Point number two is that a company that learns how to connect the knowledge found within those various clusters in a smarter, faster, and more efficient way than other companies is going to gain a tremendous advantage, way beyond what would be available to companies that rely only on a single cluster.
So our message to Silicon Valley companies is not, “You guys should move out of there.” Not at all. The message is really much more, “We know that Silicon Valley is extremely strong, but don’t be too provincial. Look at the rest of the world as well, and think about what you can learn and bring home from the rest of the world.”
s+b: What of the classic research centers, like Xerox PARC and Bell Labs? Does the failure to thrive of Xerox and Lucent suggest that such centers are relics?
DOZ: My gut feeling is, “I hope not.” The real issues are twofold. One is that some of these centers, like PARC and Bell Labs, have become kind of gated communities, isolated islands, looking pretty much inward, and not always having the richness of external contacts they would benefit from. On the other hand, one of the things we certainly do not advocate, and that has been done by some companies, is to set up relatively large research establishments overseas. They then find that the local companies are already connected to the local communities and have first pick of the best local students, the best local researchers, and so on. That’s what happened to a number of Western companies that opened research centers or R&D centers in Japan, only to be disappointed.

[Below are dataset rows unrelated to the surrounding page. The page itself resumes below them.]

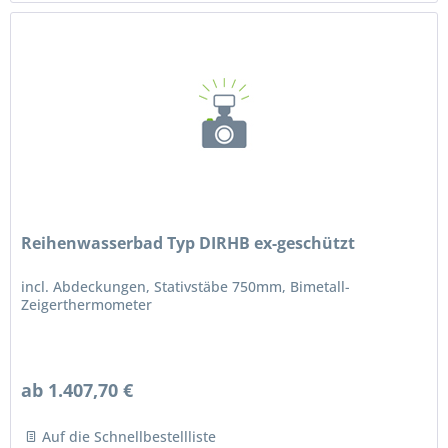
Reihenwasserbad Typ DIRHB ex-geschützt
incl. Abdeckungen, Stativstäbe 750mm, Bimetall-
Zeigerthermometer
ab 1.407,70 €
Auf die Schnellbestellliste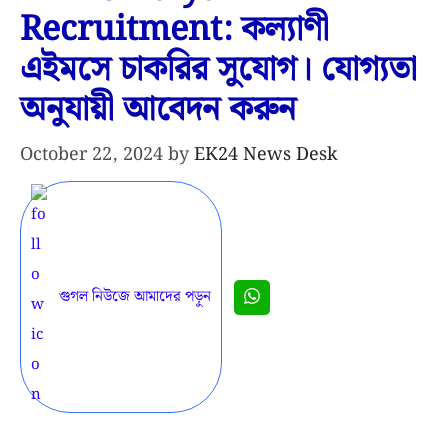
Recruitment: কল্যাণী
এইমসে চাকরির সুযোগ। যোগ্যতা
অনুযায়ী আবেদন করুন
October 22, 2024
by
EK24 News Desk
গুগল নিউজে আমাদের পড়ুন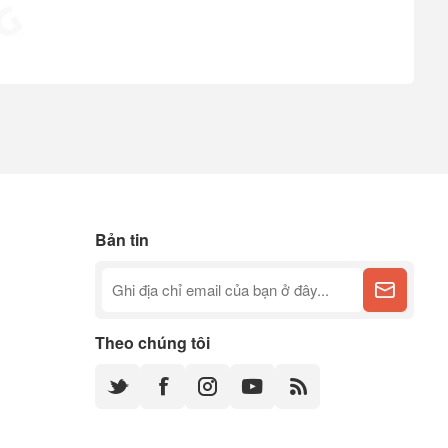
Bản tin
Theo chúng tôi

And then the second problem, if you look at the history of Xerox and Lucent, is that unless you also work very actively on the absorptive capacity of the rest of the organization — its ability to put to good use what is developed in the labs — then someone else might benefit instead. Which is exactly what happened with both of these centers. Big companies have been fairly reluctant, and in many cases not so much reluctant as unable, to absorb the new knowledge created in their research centers, which at the end of the day leads entrepreneurial companies like Apple in the 1980s to basically get the benefits. But I don’t think one should draw the conclusion that this is the problem of the labs. To my mind that is much more the problem of the rest of the organization. And whether you look at Xerox, Lucent, IBM, and so on, I think it would be very unfortunate if at the end of the day that knowledge got dispersed or got lost.
s+b: If Nokia or ST’s successes suggest that the next metanational superstar could as easily emerge from Iceland as Palo Alto, why have European startups, like Business Objects in software or SangStat in biotech, included a Silicon Valley base and a Nasdaq listing as integral parts of their strategy?
DOZ: I think we need to separate the two sides of the question. Is the Nasdaq listing going to remain essential to companies? The answer is yes, for all kinds of reasons that have to do with venture capital funding, standards of reporting, the way you look at stock valuations, and so forth. So I would expect a lot of companies started by Europeans to essentially be transformed into American companies, in order to have a Nasdaq listing and in order to have U.S. appeal.
The second point is a different one. If you are in a catch-up mode, like many companies have been, starting with big companies in Korea and small European companies like Business Objects, and you basically say, “I need to learn from the leaders, and I know where the leaders are,” then you want to go and set up more than just a listening post. You want to set up a substantial operation, and I think you will continue to see a lot of that taking place.